UMS received $29.78 million from USDA during the 2024 fiscal year and has received more than $100 million from the federal agency in recent years.
The arm-twisting punishment from USDA comes four weeks after President Trump bluntly warned Gov. Mills the Trump administration is siding with female athletes over transgender women – men – in high school and collegiate sports.
At a meeting of state governors at the White House, Trump bragged his administration was defending Title IX federal law, and the female athletes it protects, with an executive order. The executive order, called “Keeping Men Out of Women’s Sports,” reversed the Biden administration’s radical plan to redefine Title IX so its nondiscrimination statute includes male athletes, too. The outcome of the Nov. 5 election stopped it.
After describing the EO and the men-in-sports issue, Trump then recognized Gov. Mills, seated to his right.
“Are you not going to comply with that?” Trump (pictured at left) bluntly asked her.

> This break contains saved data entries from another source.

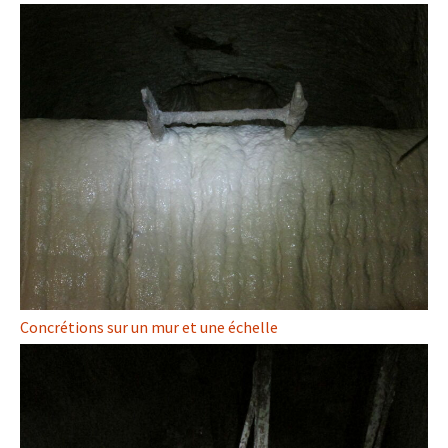
Concrétions sur un mur et une échelle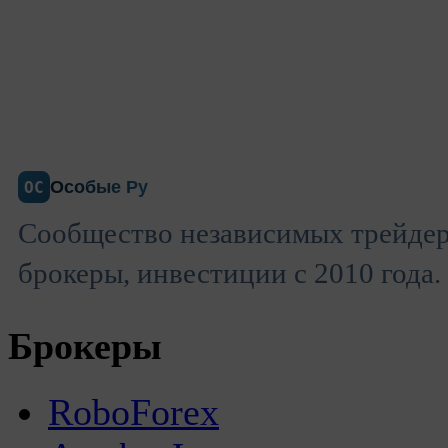
Особые Ру
ОС
Сообщество независимых трейдер
брокеры, инвестиции с 2010 года.
Брокеры
RoboForex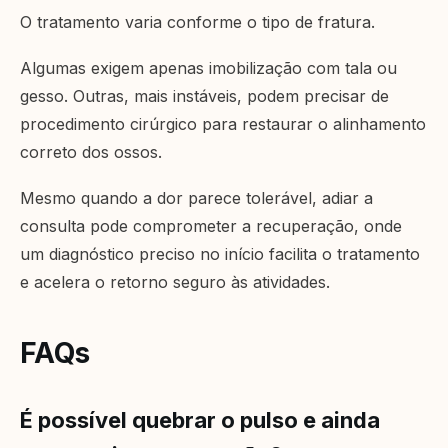
O tratamento varia conforme o tipo de fratura.
Algumas exigem apenas imobilização com tala ou
gesso. Outras, mais instáveis, podem precisar de
procedimento cirúrgico para restaurar o alinhamento
correto dos ossos.
Mesmo quando a dor parece tolerável, adiar a
consulta pode comprometer a recuperação, onde
um diagnóstico preciso no início facilita o tratamento
e acelera o retorno seguro às atividades.
FAQs
É possível quebrar o pulso e ainda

“I’m complying with state and federal laws,” Gov. Mills replied.
“We are the federal law,” Trump retorted. “You better do it because you’re not gonna get any federal funding if you don’t.”
“See you in court,” Gov. Mills snapped back.

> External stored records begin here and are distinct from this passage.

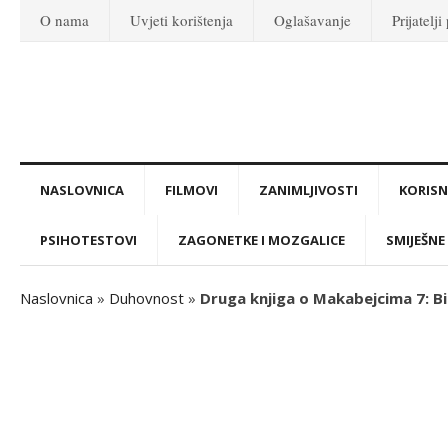
O nama
Uvjeti korištenja
Oglašavanje
Prijatelji
NASLOVNICA
FILMOVI
ZANIMLJIVOSTI
KORISNI
PSIHOTESTOVI
ZAGONETKE I MOZGALICE
SMIJEŠNE 
Naslovnica
»
Duhovnost
»
Druga knjiga o Makabejcima 7: Bibl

The next day, according to the Post, Gov. Mills threatened legal action if the White House withheld federal funds but the U.S. Department of Education had already announced a federal investigation into alleged Title IX violations by Maine’s state government.

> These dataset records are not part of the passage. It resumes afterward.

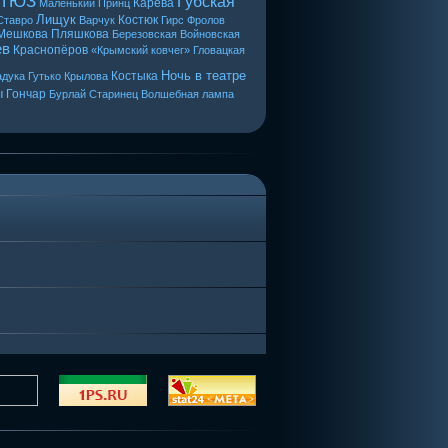
 ТЮЗ
Губская
Карева
Маленький Принц
Лищук
Костюк
Ставро
Варчук
Гирс
Фролов
Мешкова
Пляшкова
Березовская
Войновская
ев
Краснопёров
«Крымский ковчег»
Гловацкая
Ночь в театре
Костыка
дука
Гутько
Крылова
ы
Гончар
Бурлай
Старинец
Волшебная лампа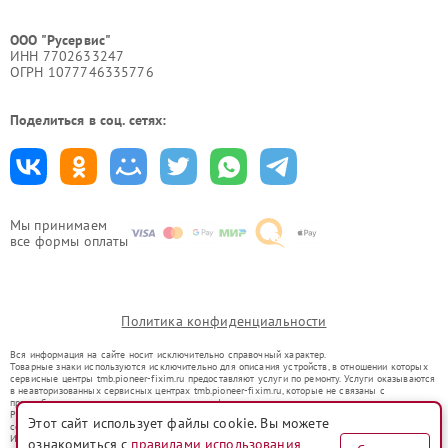
ООО "Русервис"
ИНН 7702633247
ОГРН 1077746335776
Поделиться в соц. сетях:
Мы принимаем
все формы оплаты
Политика конфиденциальности
Вся информация на сайте носит исключительно справочный характер.
Товарные знаки используются исключительно для описания устройств, в отношении которых
сервисные центры tmb.pioneer-fixim.ru предоставляют услуги по ремонту. Услуги оказываются
в неавторизованных сервисных центрах tmb.pioneer-fixim.ru, которые не связаны с
правообладателями товарных знаков или их официальными представителями.
Ремонт осуществляется для устройств, уже введенных в гражданский оборот в соответствии
Этот сайт использует файлы cookie. Вы можете
со статьей 1487 ГК РФ.
Использование товарных знаков не преследует цели индивидуализации услуг или введения
ознакомиться с
правилами использования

Not long after that confrontation, Maine’s stance on Title IX and women’s sports dominated the news cycle again. In a narrow vote, the Democrat-led legislature censured a GOP lawmaker, Laurel Libby. She was stripped of the right to vote after she refused to remove a Facebook post that criticized a transgender female athlete, a teen boy. The high school junior won a state title in pole vaulting after competing against high school girls.
“Meet John, who now goes by Katie,” Libby wrote, referring to John Rydzewski’s legal name before he began competing as a girl this season.
Rydzeski’s pole vault, 10 feet and 6 inches, was a whopping six inches higher than his female competitors to win him the state title, The College Fix reported.
Libby’s censure by the Maine House of Representatives came less than a week after the verbal spat between President Trump and Gov. Mills.
Steve McConkey, who leads sports ministry 4 Winds USA, tells AFN the financial threat will get Maine’s attention.

“I think it’s a great idea. I think you have to hit them in the pocketbook,” McConkey, a critic of transgender athletes, says. “These people are pushing this woke agenda.”
Bucking a swing to Trump in crucial swing states, Maine voters chose Kamala Harris over Trump 52%-45% in the November presidential election.
Gov. Mills, a former Maine attorney general, won a second term in 2022 when she defeated Republican candidate Paul LePage 55%-42%.